Unashamedly a family affair, there was however something for all tastes and that is the beauty of a festival like Mintfest and good programming. I can personally list five highlights (Carabosse’s Fire Garden, Theatre Irrwisch, Motionhouse, Circus Ronaldo and Salamandre) which is quite exceptional for any festival.  MINTFEST are probably promoting the best international work in street performance today.

The surprise and spontaneity of street arts practice  – the random interventions that you don’t know are going to happen – alongside the staged or sited installations, performances and theatre shows – made for an exciting if challenging experience – in a programme of such scope there will inevitably be work that is not to your personal taste.  On quite a few occasions I did wish I had brought some kids with me or some mates as it was very much a festival programme focused on family and entertainment but in terms of engagement, i cannot think of a better or more  exemplary example of reaching new audiences.  The dog really works and there is no doubt that Mintfest has embedded itself into the fabric of the community through its programming approach and that is why  it is succe ssful. I did wonder about the reactions of the 18 – 30 age group though (who dont have kids). Does Minfest have enough edge? Could Kendal cope with  a more dynamic and challenging programme ie less entertainment?

Minfest - motionhouse

Minfest - motionhouse

As a festival linked to the Lakes Alive programme which is part of the London 2012 Cultural Olympiad, Minfest was exemplary. Its content celebrated and promoted  internationalism and cultural diversity, inspired and involved young people and generated a legacy in terms of cultural participation, audience development, tourism, social cohesion and international linkages – which it will continue to build on year on year. Mintfest 2012 is a very exciting prospect.

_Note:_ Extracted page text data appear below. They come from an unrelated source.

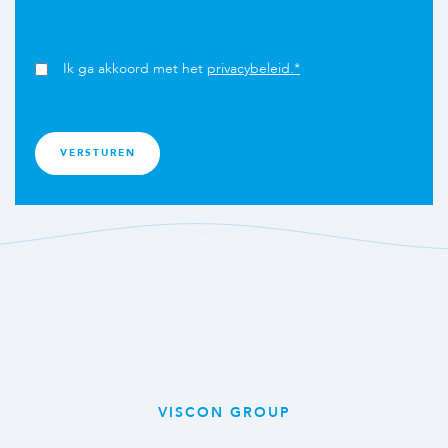
Ik ga akkoord met het
privacybeleid.*
VISCON GROUP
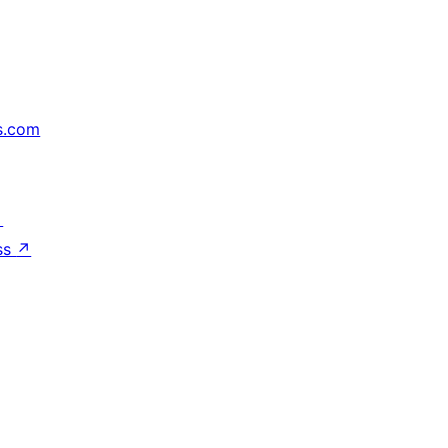
s.com
↗
ss
↗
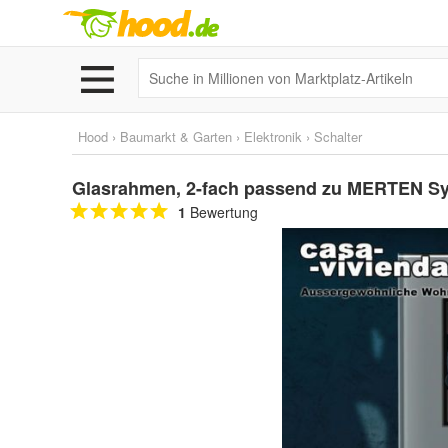
Hood
›
Baumarkt & Garten
›
Elektronik
›
Schalter
Glasrahmen, 2-fach passend zu MERTEN S
1
Bewertung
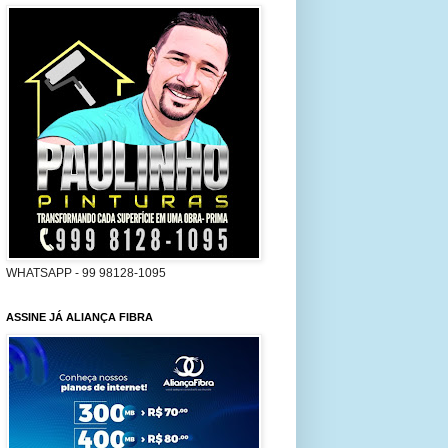
WHATSAPP - 99 98128-1095
ASSINE JÁ ALIANÇA FIBRA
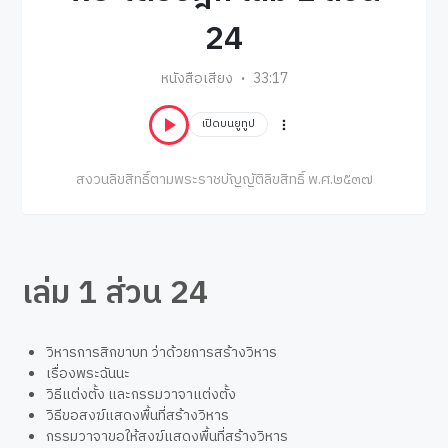
24
หนังสือเสียง
33:17
เปิดบนยูทูป
สงวนลิขสิทธิ์ตามพระราชบัญญัติลิขสิทธิ์ พ.ศ.๒๕๓๗
เล่ม 1 ส่วน 24
วิหารการสิกขาบท ว่าด้วยการสร้างวิหาร
เรื่องพระฉันนะ
วิธีแต่งตั้ง และกรรมวาจาแต่งตั้ง
วิธีขอสงฆ์แสดงพื้นที่สร้างวิหาร
กรรมวาจาขอให้สงฆ์แสดงพื้นที่สร้างวิหาร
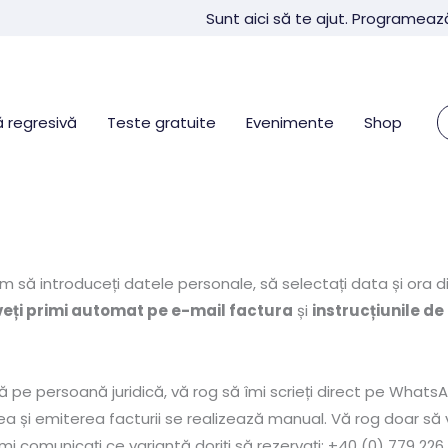
Sunt aici să te ajut. Programeaz
 regresivă
Teste gratuite
Evenimente
Shop
m să introduceți datele personale, să selectați data și ora d
veți primi automat pe e-mail factura
și
instrucțiunile d
ră pe persoană juridică, vă rog să îmi scrieți direct pe WhatsA
 și emiterea facturii se realizează manual. Vă rog doar să ver
mi comunicați ce variantă doriți să rezervați: +40 (0) 779 226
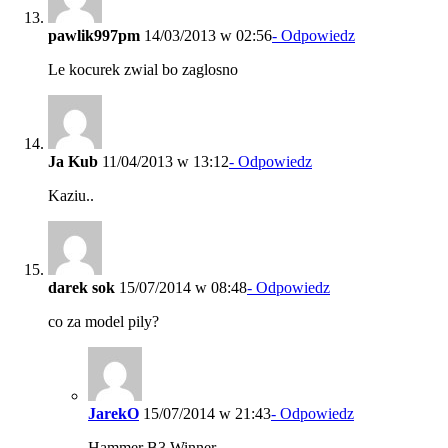
pawlik997pm
14/03/2013 w 02:56
- Odpowiedz
Le kocurek zwial bo zaglosno
Ja Kub
11/04/2013 w 13:12
- Odpowiedz
Kaziu..
darek sok
15/07/2014 w 08:48
- Odpowiedz
co za model pily?
JarekO
15/07/2014 w 21:43
- Odpowiedz
Hammer B3 Winner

Like never before’ is the ambition and vision for the Cultural Olympiad and it’s clear that the 2009 edition of Mintfest builds on the work of the previous two years of Mintfest to take bold new steps forward – into commissioning new work (artisani) and also into large scale community participation projects (Welcoming the world).  Overall I personally would have liked to have seen the programme including process and development activities for professionals. Street artists need support – to develop their skills and practice without the pressure of delivery or the focus on being entertainment.  The sector it seems to me would benefit greatly from opportunities to explore and play free of pressure and in collaborative contexts with artists from other disciplines and other locations. Mintfest as a melting point for a diverse range of street arts practice has a role to play in promoting such support, dialogue and debate between street artists and the new generation of practitioners who work outdoors but don’t describe themselves as street artists. The Mintfest International Network Exchange for Street Arts would be a welcome addition to the Lakes Alive programme.

~ by Debbi Lander on September 1, 2009.